===== GIVEN RECORDS =====

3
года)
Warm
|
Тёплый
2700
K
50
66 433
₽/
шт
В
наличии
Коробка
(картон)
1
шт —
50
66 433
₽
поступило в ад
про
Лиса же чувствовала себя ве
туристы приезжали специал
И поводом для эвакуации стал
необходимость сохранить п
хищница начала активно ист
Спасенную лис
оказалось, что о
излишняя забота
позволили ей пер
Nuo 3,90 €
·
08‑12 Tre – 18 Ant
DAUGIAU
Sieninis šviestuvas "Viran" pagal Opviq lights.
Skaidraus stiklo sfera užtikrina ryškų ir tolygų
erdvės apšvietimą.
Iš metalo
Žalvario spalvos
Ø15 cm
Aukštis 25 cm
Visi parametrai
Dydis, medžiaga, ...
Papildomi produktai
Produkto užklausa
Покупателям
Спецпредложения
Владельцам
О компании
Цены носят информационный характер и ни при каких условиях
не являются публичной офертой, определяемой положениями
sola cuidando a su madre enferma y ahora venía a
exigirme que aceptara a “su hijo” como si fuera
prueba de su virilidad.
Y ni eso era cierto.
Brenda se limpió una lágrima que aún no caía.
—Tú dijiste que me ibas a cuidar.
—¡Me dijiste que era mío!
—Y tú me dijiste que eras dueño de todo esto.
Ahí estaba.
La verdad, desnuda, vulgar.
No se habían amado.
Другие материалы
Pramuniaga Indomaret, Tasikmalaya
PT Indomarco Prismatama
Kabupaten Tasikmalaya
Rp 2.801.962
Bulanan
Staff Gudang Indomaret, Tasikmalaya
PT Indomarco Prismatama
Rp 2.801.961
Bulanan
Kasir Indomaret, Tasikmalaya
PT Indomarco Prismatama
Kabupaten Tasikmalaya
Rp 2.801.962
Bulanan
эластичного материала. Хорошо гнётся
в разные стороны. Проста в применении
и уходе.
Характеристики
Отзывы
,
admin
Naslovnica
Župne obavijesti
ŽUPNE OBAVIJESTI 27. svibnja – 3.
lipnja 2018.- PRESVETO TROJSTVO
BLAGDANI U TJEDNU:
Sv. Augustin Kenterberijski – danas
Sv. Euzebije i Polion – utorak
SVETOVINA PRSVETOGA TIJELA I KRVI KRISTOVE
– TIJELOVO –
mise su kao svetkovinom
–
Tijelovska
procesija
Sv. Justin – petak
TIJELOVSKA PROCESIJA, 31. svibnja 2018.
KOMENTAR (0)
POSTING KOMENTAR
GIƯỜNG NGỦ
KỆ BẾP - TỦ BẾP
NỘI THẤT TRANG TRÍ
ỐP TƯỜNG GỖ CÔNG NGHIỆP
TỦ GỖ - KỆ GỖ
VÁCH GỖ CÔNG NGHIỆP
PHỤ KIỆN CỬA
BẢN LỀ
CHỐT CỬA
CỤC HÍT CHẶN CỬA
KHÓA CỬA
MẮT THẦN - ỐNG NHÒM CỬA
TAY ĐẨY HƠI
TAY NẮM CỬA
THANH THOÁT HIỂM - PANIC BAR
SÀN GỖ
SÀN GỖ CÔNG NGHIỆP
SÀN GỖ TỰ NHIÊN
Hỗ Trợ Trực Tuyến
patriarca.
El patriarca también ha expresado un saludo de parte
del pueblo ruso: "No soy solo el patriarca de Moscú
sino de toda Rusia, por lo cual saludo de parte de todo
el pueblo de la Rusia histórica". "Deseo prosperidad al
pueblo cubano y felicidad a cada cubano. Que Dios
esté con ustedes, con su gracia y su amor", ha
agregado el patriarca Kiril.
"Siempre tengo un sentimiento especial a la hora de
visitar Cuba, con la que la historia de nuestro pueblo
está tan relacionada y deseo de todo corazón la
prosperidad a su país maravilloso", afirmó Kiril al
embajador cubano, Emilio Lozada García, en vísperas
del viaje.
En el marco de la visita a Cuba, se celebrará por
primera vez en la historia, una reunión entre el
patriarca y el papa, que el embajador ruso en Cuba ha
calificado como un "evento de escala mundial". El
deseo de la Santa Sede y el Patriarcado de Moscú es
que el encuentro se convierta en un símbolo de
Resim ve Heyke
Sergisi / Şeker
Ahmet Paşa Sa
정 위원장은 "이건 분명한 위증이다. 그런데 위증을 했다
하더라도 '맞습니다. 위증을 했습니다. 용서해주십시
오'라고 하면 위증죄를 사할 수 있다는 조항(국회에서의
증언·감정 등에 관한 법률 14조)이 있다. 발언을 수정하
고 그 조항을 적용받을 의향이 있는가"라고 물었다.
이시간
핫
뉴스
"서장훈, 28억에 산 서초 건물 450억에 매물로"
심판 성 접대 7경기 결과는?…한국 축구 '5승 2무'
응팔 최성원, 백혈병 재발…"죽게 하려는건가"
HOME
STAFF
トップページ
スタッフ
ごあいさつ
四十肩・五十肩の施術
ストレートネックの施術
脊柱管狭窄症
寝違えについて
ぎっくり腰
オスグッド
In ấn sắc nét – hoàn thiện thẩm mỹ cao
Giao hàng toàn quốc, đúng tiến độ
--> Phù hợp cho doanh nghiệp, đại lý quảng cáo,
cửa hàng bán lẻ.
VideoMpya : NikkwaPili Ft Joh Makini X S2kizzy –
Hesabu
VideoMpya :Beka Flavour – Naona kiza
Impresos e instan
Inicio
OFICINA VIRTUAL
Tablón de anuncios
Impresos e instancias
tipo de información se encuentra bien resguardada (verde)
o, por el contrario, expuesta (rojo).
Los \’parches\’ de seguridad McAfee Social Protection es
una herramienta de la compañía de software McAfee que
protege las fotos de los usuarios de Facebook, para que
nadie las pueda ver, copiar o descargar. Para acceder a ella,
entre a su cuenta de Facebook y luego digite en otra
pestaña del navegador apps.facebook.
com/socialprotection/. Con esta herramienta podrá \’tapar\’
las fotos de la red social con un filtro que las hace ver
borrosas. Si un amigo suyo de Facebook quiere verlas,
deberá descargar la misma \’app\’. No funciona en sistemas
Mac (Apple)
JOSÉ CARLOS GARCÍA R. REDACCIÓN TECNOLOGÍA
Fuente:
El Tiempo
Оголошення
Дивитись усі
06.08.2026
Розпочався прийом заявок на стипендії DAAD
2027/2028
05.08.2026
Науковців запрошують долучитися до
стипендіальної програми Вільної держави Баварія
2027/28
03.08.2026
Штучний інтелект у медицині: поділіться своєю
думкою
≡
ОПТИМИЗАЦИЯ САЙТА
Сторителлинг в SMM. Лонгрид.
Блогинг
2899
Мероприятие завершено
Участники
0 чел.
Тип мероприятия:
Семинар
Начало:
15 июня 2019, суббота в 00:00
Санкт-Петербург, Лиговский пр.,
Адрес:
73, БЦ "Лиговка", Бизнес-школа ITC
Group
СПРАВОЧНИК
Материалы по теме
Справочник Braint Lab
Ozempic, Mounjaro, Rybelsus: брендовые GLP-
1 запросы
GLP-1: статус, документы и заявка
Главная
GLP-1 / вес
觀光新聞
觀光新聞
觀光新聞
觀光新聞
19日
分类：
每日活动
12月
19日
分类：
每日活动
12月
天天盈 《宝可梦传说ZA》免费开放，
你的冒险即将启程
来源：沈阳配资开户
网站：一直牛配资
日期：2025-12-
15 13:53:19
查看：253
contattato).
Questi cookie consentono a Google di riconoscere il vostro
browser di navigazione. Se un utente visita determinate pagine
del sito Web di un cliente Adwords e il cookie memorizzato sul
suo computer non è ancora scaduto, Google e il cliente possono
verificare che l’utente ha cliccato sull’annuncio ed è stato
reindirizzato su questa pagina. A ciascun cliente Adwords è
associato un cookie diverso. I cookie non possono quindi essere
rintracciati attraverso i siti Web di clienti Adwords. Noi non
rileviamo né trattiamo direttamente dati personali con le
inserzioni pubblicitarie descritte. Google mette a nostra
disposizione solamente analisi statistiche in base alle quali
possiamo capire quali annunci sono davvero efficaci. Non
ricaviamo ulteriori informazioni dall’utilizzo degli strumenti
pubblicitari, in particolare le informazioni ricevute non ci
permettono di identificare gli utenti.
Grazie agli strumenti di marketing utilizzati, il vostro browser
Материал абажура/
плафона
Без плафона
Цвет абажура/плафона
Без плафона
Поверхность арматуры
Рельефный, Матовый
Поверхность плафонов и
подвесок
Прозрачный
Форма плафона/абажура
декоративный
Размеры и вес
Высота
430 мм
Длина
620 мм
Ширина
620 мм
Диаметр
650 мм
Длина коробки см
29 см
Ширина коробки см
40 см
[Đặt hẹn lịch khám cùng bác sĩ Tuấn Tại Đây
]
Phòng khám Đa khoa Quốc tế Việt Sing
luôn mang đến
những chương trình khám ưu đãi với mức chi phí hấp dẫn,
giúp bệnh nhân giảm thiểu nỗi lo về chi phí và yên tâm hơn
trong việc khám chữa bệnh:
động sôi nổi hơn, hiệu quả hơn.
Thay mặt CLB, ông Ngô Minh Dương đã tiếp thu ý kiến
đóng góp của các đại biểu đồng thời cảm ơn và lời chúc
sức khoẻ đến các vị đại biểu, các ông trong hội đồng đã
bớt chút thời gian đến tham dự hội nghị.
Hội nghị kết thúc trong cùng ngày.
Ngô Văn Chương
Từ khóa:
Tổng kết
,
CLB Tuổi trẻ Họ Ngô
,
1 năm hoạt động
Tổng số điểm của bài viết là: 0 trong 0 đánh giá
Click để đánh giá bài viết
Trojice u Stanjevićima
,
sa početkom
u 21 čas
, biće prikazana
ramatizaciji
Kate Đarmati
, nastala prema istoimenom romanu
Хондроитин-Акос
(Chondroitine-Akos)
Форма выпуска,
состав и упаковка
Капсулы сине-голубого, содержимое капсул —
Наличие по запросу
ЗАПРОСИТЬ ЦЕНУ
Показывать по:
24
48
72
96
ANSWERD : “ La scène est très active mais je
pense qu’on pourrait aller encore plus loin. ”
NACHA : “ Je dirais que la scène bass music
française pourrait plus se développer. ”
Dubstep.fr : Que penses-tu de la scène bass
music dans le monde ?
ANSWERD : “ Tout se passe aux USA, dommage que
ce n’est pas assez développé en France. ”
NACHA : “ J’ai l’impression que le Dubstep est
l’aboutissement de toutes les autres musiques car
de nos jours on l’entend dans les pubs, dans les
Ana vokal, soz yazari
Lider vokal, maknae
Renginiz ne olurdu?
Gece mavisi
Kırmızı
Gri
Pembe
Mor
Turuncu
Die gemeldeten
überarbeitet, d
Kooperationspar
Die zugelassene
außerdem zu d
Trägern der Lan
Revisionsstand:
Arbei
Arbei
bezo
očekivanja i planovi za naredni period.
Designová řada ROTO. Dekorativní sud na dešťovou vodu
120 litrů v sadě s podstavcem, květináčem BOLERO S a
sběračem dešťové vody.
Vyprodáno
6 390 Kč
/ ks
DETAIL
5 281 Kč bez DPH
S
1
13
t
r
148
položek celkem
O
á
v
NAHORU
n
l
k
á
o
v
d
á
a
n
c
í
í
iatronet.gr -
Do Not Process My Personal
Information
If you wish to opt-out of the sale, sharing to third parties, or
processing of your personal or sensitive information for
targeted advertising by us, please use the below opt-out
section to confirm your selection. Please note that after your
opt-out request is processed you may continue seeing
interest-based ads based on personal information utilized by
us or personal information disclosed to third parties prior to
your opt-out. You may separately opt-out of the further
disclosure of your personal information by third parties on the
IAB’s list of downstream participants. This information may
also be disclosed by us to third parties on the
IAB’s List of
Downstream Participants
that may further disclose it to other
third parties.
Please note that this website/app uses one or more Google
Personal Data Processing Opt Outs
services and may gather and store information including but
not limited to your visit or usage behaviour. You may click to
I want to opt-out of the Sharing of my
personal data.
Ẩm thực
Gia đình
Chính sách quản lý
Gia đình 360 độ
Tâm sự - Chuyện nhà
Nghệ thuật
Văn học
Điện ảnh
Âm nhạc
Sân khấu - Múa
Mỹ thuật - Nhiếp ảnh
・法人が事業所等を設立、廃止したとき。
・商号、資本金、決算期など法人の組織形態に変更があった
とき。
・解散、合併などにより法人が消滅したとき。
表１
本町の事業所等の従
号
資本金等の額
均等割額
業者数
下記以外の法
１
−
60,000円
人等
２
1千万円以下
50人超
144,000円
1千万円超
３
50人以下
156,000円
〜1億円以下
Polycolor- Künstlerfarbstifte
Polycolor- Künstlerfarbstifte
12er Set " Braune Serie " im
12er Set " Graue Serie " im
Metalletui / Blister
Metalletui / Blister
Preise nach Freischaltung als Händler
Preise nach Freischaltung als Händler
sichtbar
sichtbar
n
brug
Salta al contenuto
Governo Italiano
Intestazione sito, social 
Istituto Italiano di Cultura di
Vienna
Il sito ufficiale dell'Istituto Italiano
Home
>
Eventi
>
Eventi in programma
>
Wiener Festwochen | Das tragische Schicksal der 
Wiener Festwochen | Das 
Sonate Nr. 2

=====

[TASK REQUIREMENTS] Within the material above, find the lines that contain the word "dans"; copy them.

[COMPLETED TASK]
music dans le monde ?
de nos jours on l’entend dans les pubs, dans les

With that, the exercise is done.